## [Your objective]
Output the entries exactly as they appear. Pictures should not be included.

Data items

________________

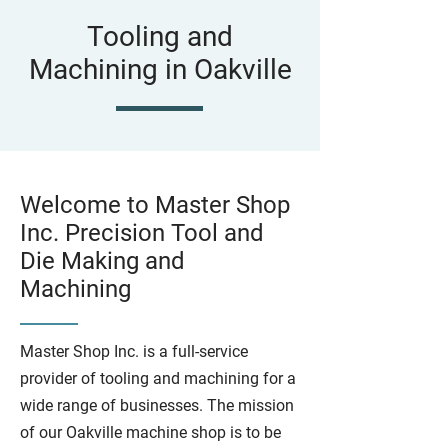
Tooling and
Machining in Oakville
Welcome to Master Shop
Inc. Precision Tool and
Die Making and
Machining
Master Shop Inc. is a full-service
provider of tooling and machining for a
wide range of businesses. The mission
of our Oakville machine shop is to be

________________

## [Response to this exercise]
Tooling and
Machining in Oakville
Welcome to Master Shop
Inc. Precision Tool and
Die Making and
Machining
Master Shop Inc. is a full-service
provider of tooling and machining for a
wide range of businesses. The mission
of our Oakville machine shop is to be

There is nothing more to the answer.